Directions for this task
Every line from the opening of the records to the line with "Einstellhebel (11) verstellbar ist" should be restated exactly, with both ends included and the pictures left out.

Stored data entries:
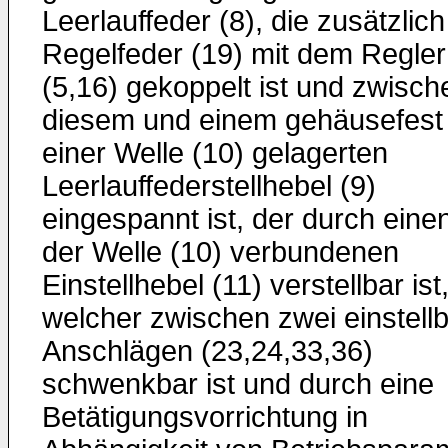
Leerlauffeder (8), die zusätzlich
Regelfeder (19) mit dem Regle
(5,16) gekoppelt ist und zwisch
diesem und einem gehäusefest
einer Welle (10) gelagerten
Leerlauffederstellhebel (9)
eingespannt ist, der durch eine
der Welle (10) verbundenen
Einstellhebel (11) verstellbar ist
welcher zwischen zwei einstell
Anschlägen (23,24,33,36)
schwenkbar ist und durch eine
Betätigungsvorrichtung in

Result of this task
Leerlauffeder (8), die zusätzlich
Regelfeder (19) mit dem Regle
(5,16) gekoppelt ist und zwisch
diesem und einem gehäusefest
einer Welle (10) gelagerten
Leerlauffederstellhebel (9)
eingespannt ist, der durch eine
der Welle (10) verbundenen
Einstellhebel (11) verstellbar ist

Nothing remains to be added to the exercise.